Czytaj także: Czy Zmarzlik przełamie klątwę mistrzów?
- Jak tak dalej pójdzie, to za parę lat będziemy organizować czwórmecze jak w Czechach czy Niemczech. To byłby ruch w złą stronę. Dlaczego panowie działacze nie robią czegoś, by rozwijać dyscyplinę? To absurd - pyta Jan Krzystyniak, były żużlowiec i trener.
Zdaniem Krzystyniaka, ewentualne ograniczenie liczebności drużyn będzie kolejnym ciosem w żużel i przyczyni się do jego powolnego upadku. Dyscyplina wymaga bowiem działań, które będą prowadzić do zwiększenia grona zawodników, a nie jego zmniejszenia.
- Jak drużyny będą się składać z mniejszej liczby zawodników, to jeszcze bardziej sobie ograniczymy pole manewru. Minie parę lat i będzie mniej żużlowców, aż żużel zniknie z powierzchni ziemi.
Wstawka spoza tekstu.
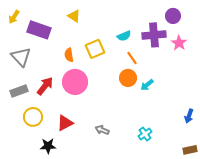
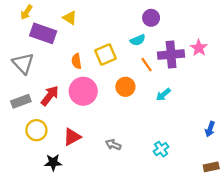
yellow triangle: (74, 16) -> (70, 18), moved
purple circle: (173, 16) -> (151, 18), moved
yellow arrow: (14, 17) -> (26, 12), moved
purple cross: (154, 35) -> (171, 55), moved
orange circle: (128, 78) -> (125, 87), moved

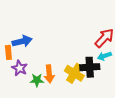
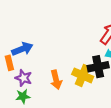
green star: (37, 80) -> (23, 96), moved

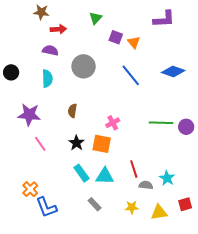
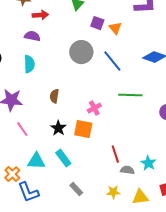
gray circle: (84, 66) -> (81, 52), moved
green line: (161, 123) -> (130, 95), moved
cyan triangle: (105, 176) -> (36, 161), moved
Czekam na jakiś ruch działaczy, którzy w końcu zaczną myśleć o młodzieży. Bo za chwilę nie będzie czego ratować. Nic nie robimy, by pomóc młodym chłopakom. Najprościej jest zmniejszyć składy, za parę lat znowu, aż w końcu dojdziemy do punktu, z którego nie będzie odwrotu - dodaje Krzystyniak.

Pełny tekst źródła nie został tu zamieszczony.